A growing number of Premier League clubs are open to playing the remaining fixtures at neutral venues but with the threat of relegation removed.
Top-flight clubs have been told that using up to 10 neutral stadiums will be the only way to complete the season.
Brighton say they are “not in favour” of using neutral venues because it may affect the “integrity” of the league.
Clubs near the bottom of the table feel it is unfair to play in such different conditions when at risk of relegation.
The Premier League has been suspended since 13 March because of the coronavirus pandemic but all clubs are committed to playing the 92 remaining fixtures of the 2019-20 season if and when safe to do so.
Clubs accept matches may need to be played behind closed doors for an extended period and that it may well not be financially viable to wait until normal playing conditions, such as having fans attending, can resume.
However, those near the bottom are concerned playing matches at neutral stadiums, behind closed doors and with the ongoing uncertainty over the availability of players whose contracts expire on 30 June makes for a vastly different situation to that in which their first 28 or 29 fixtures this season were played.
They argue it is impossible to uphold the integrity of the competition under these circumstances.
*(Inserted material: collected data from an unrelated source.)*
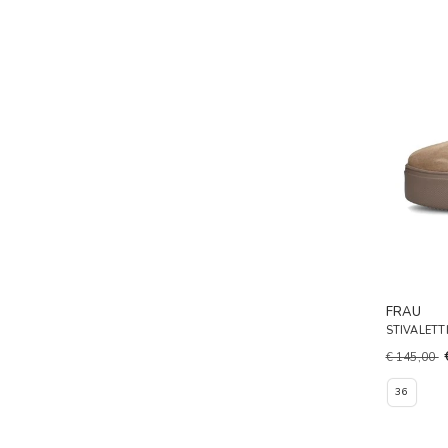
FRAU
STIVALETT
€ 145,00
36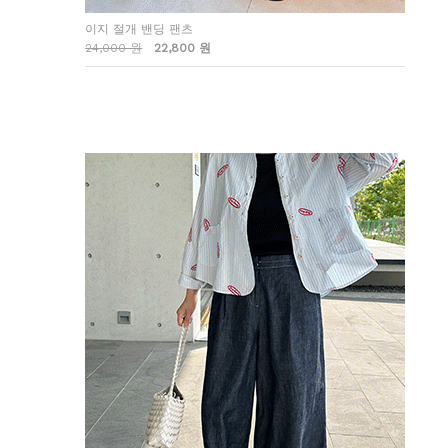
이지 절개 밴딩 팬츠
24,000 원
22,800 원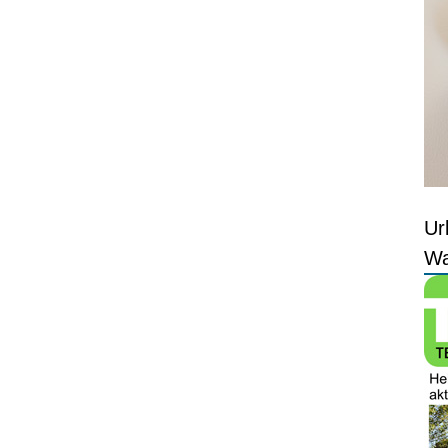
Ur
Wa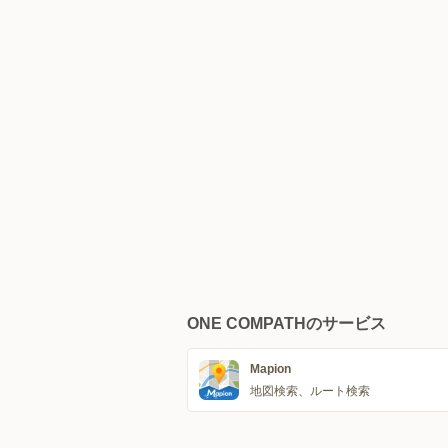
ONE COMPATHのサービス
Mapion
地図検索、ルート検索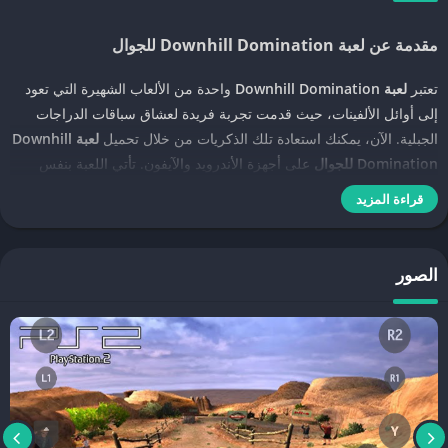
مقدمة عن لعبة Downhill Domination للجوال
تعتبر
لعبة Downhill Domination
واحدة من الألعاب الشهيرة التي تعود
إلى أوائل الألفينات، حيث قدمت تجربة فريدة لعشاق سباقات الدراجات
الجبلية. الآن، يمكنك استعادة تلك الذكريات من خلال تحميل
لعبة Downhill
Domination للجوال
على أجهزة الأندرويد والآيفون. تأتي اللعبة بنفس
الحماس والإثارة التي اشتهرت بها، مع تحسينات لجعلها متوافقة مع الأجهزة
قراءة المزيد
الحديثة.
مميزات لعبة Downhill Domination للجوال
الصور
عند
تحميل لعبة Downhill Domination للجوال
، ستلاحظ أنها تحافظ على
كافة العناصر التي جعلتها محبوبة لدى اللاعبين. من الرسومات الممتازة إلى
التنوع الكبير في الدراجات والمسارات، ستجد أن كل عنصر في اللعبة
مصمم ليمنحك تجربة لعب واقعية. تتميز اللعبة بتحديات صعبة ومسارات
متنوعة تجعلك تشعر بالإثارة مع كل سباق.
كيفية تحميل لعبة Downhill Domination للأندرويد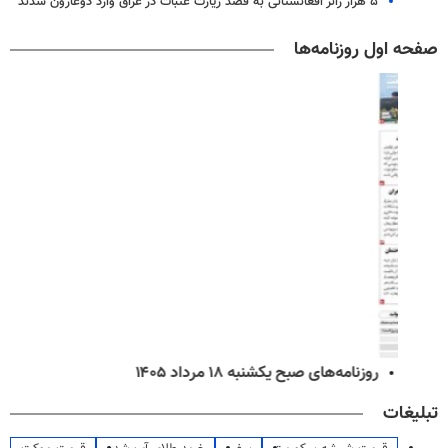
۵ هزار زائر افغانستانی به قصد زیارت عتبات در عراق وارد دوغارون شدند
صفحه اول روزنامه‌ها
روزنامه‌های صبح یکشنبه ۱۸ مرداد ۱۴۰۵
تبلیغات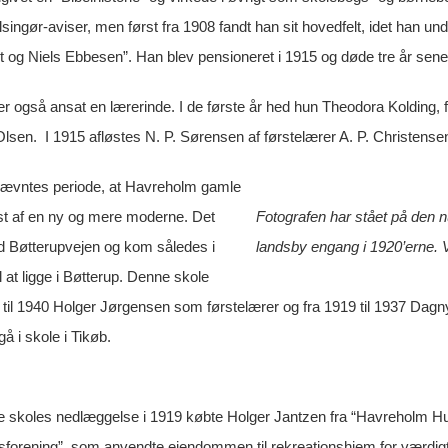
singør-aviser, men først fra 1908 fandt han sit hovedfelt, idet han un
rt og Niels Ebbesen”. Han blev pensioneret i 1915 og døde tre år sene
er også ansat en lærerinde. I de første år hed hun Theodora Kolding,
Olsen. I 1915 afløstes N. P. Sørensen af førstelærer A. P. Christense
tnævntes periode, at Havreholm gamle
øst af en ny og mere moderne. Det
Fotografen har stået på de
d Bøtterupvejen og kom således i
landsby engang i 1920’erne. V
il at ligge i Bøtterup. Denne skole
 til 1940 Holger Jørgensen som førstelærer og fra 1919 til 1937 Dag
gå i skole i Tikøb.
e skoles nedlæggelse i 1919 købte Holger Jantzen fra “Havreholm H
sforening”, som anvendte ejendommen til rekreationshjem for værdigt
Brighton chief executive Paul Barber said the club “fully appreciate why playing behind closed doors is very likely to be a necessary compromise to play our remaining games”.
However, he added: “At this critical point in the season, playing matches in neutral venues has, in our view, potential to have a material effect on the integrity of the competition.”
Clubs who risk losing large amounts of money if relegated are also worried their finances could take a further hit if they still have to play matches behind closed doors in next year’s Championship.
If there was no relegation from the Premier League, two or three teams could still be promoted from this year’s Championship and a 22- or 23-team top flight run next season.
A major factor in the decision to require neutral venues is reducing the chance of fans congregating, and the selection of grounds will be largely based on a rating from the police and the Sports Grounds Safety Authority.
Not all of the proposed eight to 10 neutral venues will necessarily be Premier League grounds, although the vast majority will be.
Premier League clubs will discuss these issues again after the government’s review of the lockdown restrictions on 7 May.
‘Obvious disadvantages’ to not playing at home – Barber
Brighton are 15th in the league, two points above the relegation zone, with nine games left to play – including home fixtures against Arsenal, Manchester United, Liverpool and Manchester City.
“The disadvantages of us not playing the league’s top teams in our home stadium and in familiar surroundings, even with 27,000 Albion fans very unlikely to be present at the Amex, are very obvious,” said Barber.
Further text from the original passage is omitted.